HISTORICO DA LINHA: Em 1877, a Paulista abria o primeiro trecho, partindo de Cordeiros até Araras, do que seria o prolongamento de seu tronco. Em 1880, a linha, com o nome de Estrada do Mogy-Guassú, atingia Porto Ferreira, na mesma época em que a autorização para cruzar o Mogi e chegar a Ribeirão Preto foi indeferida pelo Governo Provincial, em favor da Mogiana. A linha, então, foi desviada para oeste e atingiu Descalvado no final de 1881, seu ponto final. Em 1916, as modificações da Paulista na área entre Rio Claro e São Carlos, na linha da antiga Rio-Clarense, fizeram com que o trecho fosse considerado como novo tronco, deixando a linha a partir de Cordeiros como o Ramal de Descalvado. Desde o começo em bitola larga (1,60m), ele funcionou para trnes de passageiros até julho de 1976 (Pirassununga-Descalvado) e até fevereiro de 1977 (Cordeirópolis-Pirassununga).

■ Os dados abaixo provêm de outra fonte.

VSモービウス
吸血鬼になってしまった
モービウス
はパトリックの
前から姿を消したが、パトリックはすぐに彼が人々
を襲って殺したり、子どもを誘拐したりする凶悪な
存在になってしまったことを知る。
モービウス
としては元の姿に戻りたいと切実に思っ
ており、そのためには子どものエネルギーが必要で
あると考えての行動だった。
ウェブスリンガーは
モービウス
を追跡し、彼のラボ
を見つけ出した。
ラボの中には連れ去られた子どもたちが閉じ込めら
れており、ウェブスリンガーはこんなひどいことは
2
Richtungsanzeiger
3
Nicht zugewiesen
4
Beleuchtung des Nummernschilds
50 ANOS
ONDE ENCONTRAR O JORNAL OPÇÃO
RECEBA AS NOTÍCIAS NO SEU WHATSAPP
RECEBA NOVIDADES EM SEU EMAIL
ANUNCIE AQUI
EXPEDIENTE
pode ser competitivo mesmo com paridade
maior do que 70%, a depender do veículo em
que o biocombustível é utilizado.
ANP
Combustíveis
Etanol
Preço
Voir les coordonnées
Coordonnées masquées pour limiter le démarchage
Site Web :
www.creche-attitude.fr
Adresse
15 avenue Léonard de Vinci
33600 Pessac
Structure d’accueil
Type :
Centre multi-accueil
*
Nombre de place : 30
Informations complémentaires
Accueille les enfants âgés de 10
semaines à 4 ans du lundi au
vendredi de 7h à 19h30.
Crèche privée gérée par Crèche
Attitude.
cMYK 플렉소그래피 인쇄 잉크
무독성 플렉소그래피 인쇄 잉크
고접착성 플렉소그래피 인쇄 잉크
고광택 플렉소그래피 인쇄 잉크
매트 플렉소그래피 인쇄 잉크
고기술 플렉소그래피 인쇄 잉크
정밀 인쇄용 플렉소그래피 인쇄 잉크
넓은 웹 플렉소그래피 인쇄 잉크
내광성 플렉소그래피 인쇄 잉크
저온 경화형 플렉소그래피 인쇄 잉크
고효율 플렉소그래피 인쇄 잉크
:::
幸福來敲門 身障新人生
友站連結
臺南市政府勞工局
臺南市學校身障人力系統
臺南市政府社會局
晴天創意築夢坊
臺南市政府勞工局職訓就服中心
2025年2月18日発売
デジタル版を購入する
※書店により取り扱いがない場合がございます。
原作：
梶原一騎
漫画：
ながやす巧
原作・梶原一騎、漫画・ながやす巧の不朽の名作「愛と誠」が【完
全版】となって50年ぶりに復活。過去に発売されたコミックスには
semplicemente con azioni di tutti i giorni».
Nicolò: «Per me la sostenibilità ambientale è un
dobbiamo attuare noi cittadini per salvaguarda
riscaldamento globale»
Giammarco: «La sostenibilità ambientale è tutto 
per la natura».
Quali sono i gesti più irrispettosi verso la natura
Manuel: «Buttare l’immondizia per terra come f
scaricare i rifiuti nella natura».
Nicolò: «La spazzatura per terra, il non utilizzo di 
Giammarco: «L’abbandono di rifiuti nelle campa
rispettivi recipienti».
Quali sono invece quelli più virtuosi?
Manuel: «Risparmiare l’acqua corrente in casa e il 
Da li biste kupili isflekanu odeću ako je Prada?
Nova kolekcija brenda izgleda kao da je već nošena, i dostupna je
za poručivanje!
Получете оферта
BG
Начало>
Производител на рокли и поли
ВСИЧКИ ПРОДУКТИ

Trens cargueiros andaram pela linha até o final dos anos 1980. Abandonado, o ramal teve os trilhos arrancados entre 1996 e 1997, sobrando apenas o trecho inicial até Araras com seus trilhos enferrujando ao tempo.
 
A ESTAÇÃO: A então cidade de Senhor Bom Jesus dos Aflitos de Pirassununga, fundada em 1826 e elevada a vila em 1865, inaugurou sua estação em outubro de 1878, como ponta de linha, a cerca de um quilômetro da praça central da cidade.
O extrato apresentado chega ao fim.